Seit vielen Jahren lebt der ehemalige Mittelfeldspieler nun schon in Braunschweig, hält aber noch Kontakt zu ehemaligen Bayern-Größen, auch wenn die Treffen in den vergangenen Jahren weniger wurden. Vor allem zu Paul Breitner, der wie er eine Vergangenheit bei Eintracht Braunschweig besitzt, verbindet ihn nach wie vor eine gute Freundschaft. Gerd Müller hatte er das letzte Mal gesehen, als dieser in der Saison 2010/11 als Co-Trainer der zweiten Mannschaft von Bayern München in Braunschweig zu Gast war. „Da haben wir uns getroffen und lange unterhalten“, sagt Zobel. Bei anderen Treffen, wie auf den Geburtstagen von Franz Beckenbauer, wenn fast alle ehemaligen Mitspieler aus der großen Bayern-Ära der 1970er Jahre zusammenkamen, war das oft gar nicht so möglich.

Er legte Müller Heber gegen Atletico auf

Anders als der große „Kaiser“ Beckenbauer sei Müller auch niemand gewesen, der gerne im Mittelpunkt der Aufmerksamkeit stand. Zurückhaltend und bescheiden – so haben in den vergangenen Tagen viele ehemalige Weggefährten den mit 365 Treffern besten Torjäger der Bundesliga-Geschichte beschrieben. Zobel kann das nur bestätigen. „Gerd hat nie den Star raushängen lassen. Ich glaube, ihm war gar nicht bewusst, wie wertvoll er für den FC Bayern und die deutsche Nationalmannschaft war“, sagt Zobel.

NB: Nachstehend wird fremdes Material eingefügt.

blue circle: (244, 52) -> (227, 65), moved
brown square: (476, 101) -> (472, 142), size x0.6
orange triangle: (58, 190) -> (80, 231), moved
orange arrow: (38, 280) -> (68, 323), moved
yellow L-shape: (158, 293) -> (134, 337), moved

Dabei wären die damaligen Erfolge beider Mannschaften ohne die Tore von Müller nicht denkbar gewesen. Der Siegtreffer zum 2:1 im WM-Finale 1974 gegen die Niederlande ist sicherlich Müllers bekanntestes Tor, Zobel erinnert sich aber lieber an ein anderes. „Das war das 3:0 beim Wiederholungsspiel im Finale des Europapokals der Landesmeister 1974 gegen Atletico Madrid. Es war ein wunderschöner Heber, und ich habe ihm den Treffer vorgelegt“, erinnert sich Zobel.

Gemeinsamer Geburtstag im Mannschaftshotel

Neben den sportlichen Leistungen hat ihn aber auch immer wieder der Mensch Müller beeindruckt. „Gerd war bei uns nicht der große Wortführer, deshalb haben ihn viele intellektuell unterschätzt. Dabei war er bei vielen Dingen sehr interessiert“, sagt Zobel und berichtet von einem Freundschaftsspiel in Paris, das Müller für eine kleine Bildungsreise nutzte. „Gerd hat mich und einen anderen Mitspieler, der auch Abitur hatte, gefragt, was man in Paris sehen müsse. Da haben wir mit ihm einen kleinen Spaziergang durch die Stadt gemacht und die wichtigsten Sehenswürdigkeiten besucht“, berichtet Zobel.

Und eines wird er auch immer mit Gerd Müller verbinden: seinen Geburtstag. Zobel und Müller wurde beide an einem 3. November geboren. „Rund um dieses Datum hatten wir einige Spiele im Europapokal, deshalb haben Gerd und ich oft im Teamhotel mit einem Glas Rotwein auf unseren Geburtstag angestoßen.“ Mal waren sie zu zweit, mal kamen noch ein paar andere Mitspieler hinzu. Und am nächsten Tag war Zobel dann oft in der Nähe, wenn es eines der vielen unnachahmlichen Müller-Tore zu bestaunen gab.